Here I have registered the device to Autopilot services directly from the OOBE thanks to the -Online switch of the Get-WIndowsAutopilotInfo script.
For that, post the Get-WindowsAutopilotInfo script gets installed, type in the PS session
- Get-WindowsAutopilotInfo -Online
- Sign-in with your Azure credentials when prompted [An account with the Intune Administrator role]
If the required app registration is in place for the tenant with the Graph API permissions Admin consented, the process will go through and you can see the progress of the device registration process.
There will be quite a few “Waiting for 1 of 1 to be imported” before you finally get the “1 device imported successfully“.
Once you get to see the device has been synced, you can just type in shutdown /r /f /t 0 to restart the OOBE process for the device to complete the Autopilot check and get the Autopilot profile downloaded.
Provisioning Windows 11 with Windows Autopilot and MEM Intune – End-user Experience
If the device is connected to the network (wired Ethernet) which meets the network pre-requisites to pull of Windows Autopilot provisioning, then the device will try to get the Autopilot profile downloaded as soon as Windows starts the OOBE process.
As usual, the device does the Autopilot check as part of the OOBE ZDP Update process.
Provided the device successfully got the Autopilot profile downloaded, if the Autopilot profile configures the OS Language (Region) and Keyboard, then the Windows 11 OOBE setup presents you with the custom branded Azure sign-in dialog as below.
As the user enters credentials to authenticate, in this case, the provisioning is taken over by the Azure AD join mechanism. [Covered here in this Microsoft Technet blog post].
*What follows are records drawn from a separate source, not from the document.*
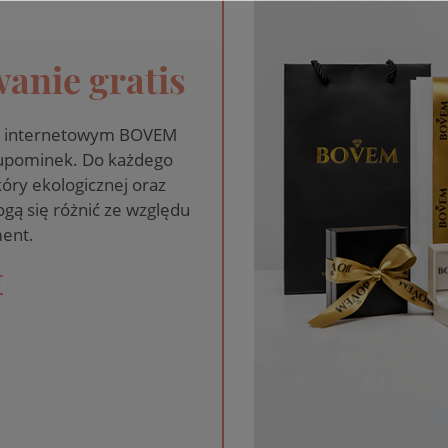
anie gratis
pie internetowym BOVEM
 upominek. Do każdego
óry ekologicznej oraz
gą się różnić ze względu
ent.
T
The Windows 11 OOBE setup shows the above screen shortly before you get presented with the ESP screen.
As the device provisioning completes the Device setup phase, ESP gives way to what Microsoft calls the First Sign-in Animation (FSIA) screen.
💡 This is the time when the CloudExperienceHost process which runs the OOBE setup switches from using the defaultuser0 account and initiates the Winlogon process for the original user account.
💡 If the tenant is a managed tenant and the device has not been restarted during the device ESP, user is not presented with the Winlogon UI as it uses the cached credentials from the previous Azure AD sign-in. If it is a federated tenant (or in case of Hybrid Azure AD join) user is presented with the Winlogon UI for login.
The OOBE setup continues with the Account setup phase of ESP to track user-targeted policies.
As the device completes the Account setup ESP phase, the user gets presented with the Desktop.
Till now, at least in terms of experience, everything is the same except for the new graphics.
End-user can, as usual, go to Settings > Accounts > Access work or school and from there click on Info to view the managed policies and initiate a Sync.
Anything new? Windows Autopilot Diagnostics Page in Preview
Currently with Windows 11, if the Autopilot device provisioning encounters any errors (failed enrollment, failed apps/policies, etc.), there is a new Windows Autopilot diagnostics page to help troubleshoot Windows Autopilot failures.
To enable this, your ESP profile must have the following settings Turn on log collection and diagnostics page for end users set to Yes.
In case of a failed provisioning, the end-user can click on the view diagnostics link to check the reason for failure.
This opens up a new diagnostic screen within the OOBE setup which gives you the information in three sections as below.
You can expand the sections to view the reason for which the provisioning failed.
As an example, in my case, the deployment failed because of IME agent installation in itself failed. [This was actually a deliberate attempt in my lab environment by choking the network to get an error scenario.]
All in all, this is a very nice addition to the ESP, which IMHO, makes the life of IT Admins easier when troubleshooting Windows Autopilot failures.
Wrap Up
That’s all for today.
If you have not tried out Windows 11 yet, I would highly suggest getting the Insider preview build ISO and spinning up a Hyper-V or wipe/load a physical device to experience the new Windows.